As you can see, the laser was visible for many miles… because the sky was covered with clouds. Not a good sign when you want to go stargazing. Damned London weather. There was no way we’d get to use the telescope tonight.

The park is closed at night, so they had to escort us to the observatory on a golf cart shuttle bus. Then we were taken down to the planetarium where the astronomer/lecturer gave us an impromptu discussion of Mars and the possibility of life on planets in other star systems. (Quite cool — I wish I had my own planetarium to play around with.)

With time to spare, they decided to take us to the observatory dome so that we could at least see the 28-inch telescope, even if we couldn’t look through it.



© Science Photo Library/Photo Researchers, Inc

The observatory is a beautiful piece of scientific history. It was commissioned by King Charles II in 1675 and designed by Sir Christopher Wren (who also built St Paul’s Cathedral and many other landmarks in London). Its main use was to perfect the determination of longitude and other measures which ushered in the modern age of navigation.

The 28-inch refracting telescope was built in 1893 and is still the largest of its kind in Britain, 28-feet long and weighing 1.4 tons.
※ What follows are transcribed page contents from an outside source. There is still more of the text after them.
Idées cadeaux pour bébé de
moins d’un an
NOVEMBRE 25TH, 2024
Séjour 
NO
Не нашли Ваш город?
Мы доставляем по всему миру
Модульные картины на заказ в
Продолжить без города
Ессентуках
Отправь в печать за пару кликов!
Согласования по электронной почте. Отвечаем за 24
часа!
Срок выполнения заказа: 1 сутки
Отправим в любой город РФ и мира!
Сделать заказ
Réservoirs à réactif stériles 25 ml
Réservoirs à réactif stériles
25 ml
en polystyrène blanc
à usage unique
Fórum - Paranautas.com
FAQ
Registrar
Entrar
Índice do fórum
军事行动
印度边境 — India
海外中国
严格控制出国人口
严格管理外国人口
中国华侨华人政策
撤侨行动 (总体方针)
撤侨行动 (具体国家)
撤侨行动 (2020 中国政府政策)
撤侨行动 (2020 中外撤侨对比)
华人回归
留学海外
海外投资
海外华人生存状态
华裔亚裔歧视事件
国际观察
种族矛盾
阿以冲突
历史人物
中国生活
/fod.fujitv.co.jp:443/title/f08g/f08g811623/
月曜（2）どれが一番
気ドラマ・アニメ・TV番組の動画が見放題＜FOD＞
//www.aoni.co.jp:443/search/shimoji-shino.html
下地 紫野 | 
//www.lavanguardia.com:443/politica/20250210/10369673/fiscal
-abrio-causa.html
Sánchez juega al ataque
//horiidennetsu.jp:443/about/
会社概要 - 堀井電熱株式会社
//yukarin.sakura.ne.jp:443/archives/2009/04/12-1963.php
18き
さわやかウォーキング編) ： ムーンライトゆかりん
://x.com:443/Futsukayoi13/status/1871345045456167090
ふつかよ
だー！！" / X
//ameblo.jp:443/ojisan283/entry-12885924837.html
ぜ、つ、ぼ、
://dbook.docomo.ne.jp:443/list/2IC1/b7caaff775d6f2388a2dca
Even the engineering work to build the mount to hold the scope was a feat of engineering in its day. The counterweights are so precise that you can nudge the telescope from side to side with your finger — I know, because they let me try it.

During World War 2 the British government hid the telescope in a bunker for safe keeping, and brought it back after the war. It’s mostly retired, not used by scientists but still opened for tourists and astrophotography. Hopefully I’ll get my chance next to look through it next time.

I also can’t wait to return and see the rest of the exhibits and planetarium shows. We only got to see a few items during our visit, like this meteorite which is labeled “the oldest object you will ever touch,” about 4.5 Billion years old (that’s 4,500,000,000). I touched it. It was cold.